Page images and extracted text
:::::

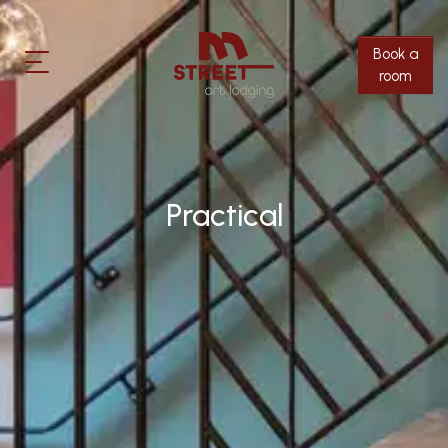
Rooms
info@m-street.be
Book a
+32(0)16 36 04 94
Surroundings
room
EN
FR
NL
Practical
Thirsty?
Practical
Contact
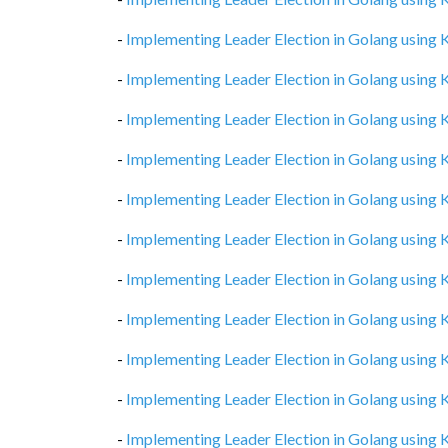
-
Implementing Leader Election in Golang using
-
Implementing Leader Election in Golang using
-
Implementing Leader Election in Golang using
-
Implementing Leader Election in Golang using
-
Implementing Leader Election in Golang using
-
Implementing Leader Election in Golang using
-
Implementing Leader Election in Golang using
-
Implementing Leader Election in Golang using
-
Implementing Leader Election in Golang using
-
Implementing Leader Election in Golang using
-
Implementing Leader Election in Golang using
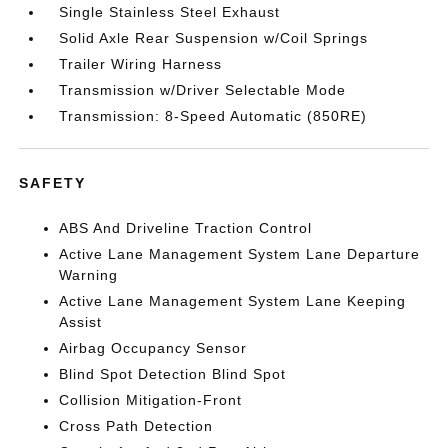
Single Stainless Steel Exhaust
Solid Axle Rear Suspension w/Coil Springs
Trailer Wiring Harness
Transmission w/Driver Selectable Mode
Transmission: 8-Speed Automatic (850RE)
SAFETY
ABS And Driveline Traction Control
Active Lane Management System Lane Departure
Warning
Active Lane Management System Lane Keeping
Assist
Airbag Occupancy Sensor
Blind Spot Detection Blind Spot
Collision Mitigation-Front
Cross Path Detection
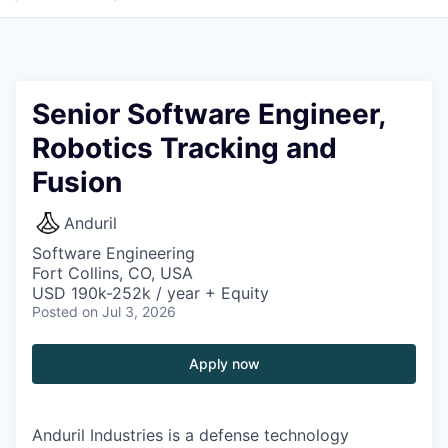
Senior Software Engineer,
Robotics Tracking and
Fusion
Anduril
Software Engineering
Fort Collins, CO, USA
USD 190k-252k / year + Equity
Posted
on Jul 3, 2026
Apply now
Anduril Industries is a defense technology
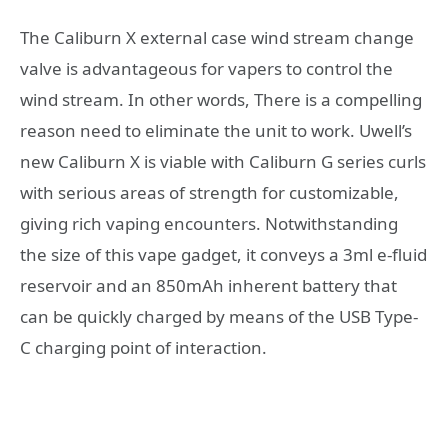
The Caliburn X external case wind stream change
valve is advantageous for vapers to control the
wind stream. In other words, There is a compelling
reason need to eliminate the unit to work. Uwell’s
new Caliburn X is viable with Caliburn G series curls
with serious areas of strength for customizable,
giving rich vaping encounters. Notwithstanding
the size of this vape gadget, it conveys a 3ml e-fluid
reservoir and an 850mAh inherent battery that
can be quickly charged by means of the USB Type-
C charging point of interaction.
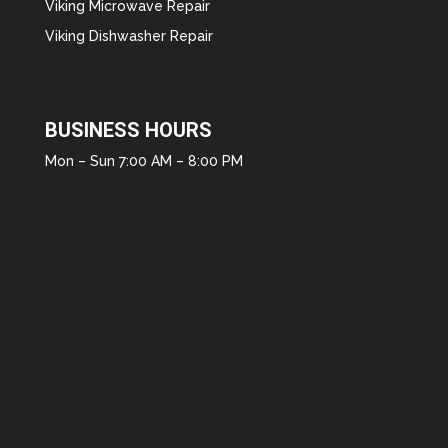
Viking Microwave Repair
Viking Dishwasher Repair
BUSINESS HOURS
Mon – Sun 7:00 AM – 8:00 PM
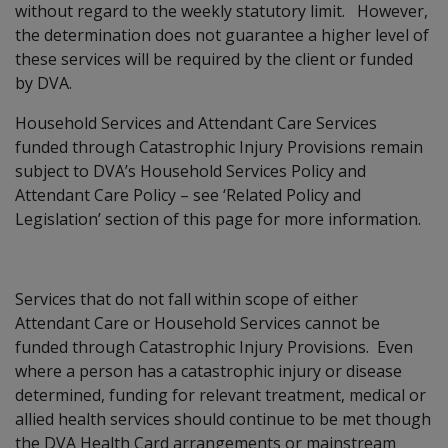
without regard to the weekly statutory limit. However,
the determination does not guarantee a higher level of
these services will be required by the client or funded
by DVA.
Household Services and Attendant Care Services
funded through Catastrophic Injury Provisions remain
subject to DVA’s Household Services Policy and
Attendant Care Policy – see ‘Related Policy and
Legislation’ section of this page for more information.
Services that do not fall within scope of either
Attendant Care or Household Services cannot be
funded through Catastrophic Injury Provisions. Even
where a person has a catastrophic injury or disease
determined, funding for relevant treatment, medical or
allied health services should continue to be met though
the DVA Health Card arrangements or mainstream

:::::

Without carrying over any picture, retype the records above word for word.

# Task answer
Rooms
info@m-street.be
Book a
+32(0)16 36 04 94
Surroundings
room
EN
FR
NL
Practical
Thirsty?
Practical
Contact
-
Implementing Leader Election in Golang using
-
Implementing Leader Election in Golang using
-
Implementing Leader Election in Golang using
-
Implementing Leader Election in Golang using
-
Implementing Leader Election in Golang using
-
Implementing Leader Election in Golang using
-
Implementing Leader Election in Golang using
-
Implementing Leader Election in Golang using
-
Implementing Leader Election in Golang using
-
Implementing Leader Election in Golang using
-
Implementing Leader Election in Golang using
Single Stainless Steel Exhaust
Solid Axle Rear Suspension w/Coil Springs
Trailer Wiring Harness
Transmission w/Driver Selectable Mode
Transmission: 8-Speed Automatic (850RE)
SAFETY
ABS And Driveline Traction Control
Active Lane Management System Lane Departure
Warning
Active Lane Management System Lane Keeping
Assist
Airbag Occupancy Sensor
Blind Spot Detection Blind Spot
Collision Mitigation-Front
Cross Path Detection
Senior Software Engineer,
Robotics Tracking and
Fusion
Anduril
Software Engineering
Fort Collins, CO, USA
USD 190k-252k / year + Equity
Posted
on Jul 3, 2026
Apply now
Anduril Industries is a defense technology
The Caliburn X external case wind stream change
valve is advantageous for vapers to control the
wind stream. In other words, There is a compelling
reason need to eliminate the unit to work. Uwell’s
new Caliburn X is viable with Caliburn G series curls
with serious areas of strength for customizable,
giving rich vaping encounters. Notwithstanding
the size of this vape gadget, it conveys a 3ml e-fluid
reservoir and an 850mAh inherent battery that
can be quickly charged by means of the USB Type-
C charging point of interaction.
Viking Microwave Repair
Viking Dishwasher Repair
BUSINESS HOURS
Mon – Sun 7:00 AM – 8:00 PM
without regard to the weekly statutory limit. However,
the determination does not guarantee a higher level of
these services will be required by the client or funded
by DVA.
Household Services and Attendant Care Services
funded through Catastrophic Injury Provisions remain
subject to DVA’s Household Services Policy and
Attendant Care Policy – see ‘Related Policy and
Legislation’ section of this page for more information.
Services that do not fall within scope of either
Attendant Care or Household Services cannot be
funded through Catastrophic Injury Provisions. Even
where a person has a catastrophic injury or disease
determined, funding for relevant treatment, medical or
allied health services should continue to be met though
the DVA Health Card arrangements or mainstream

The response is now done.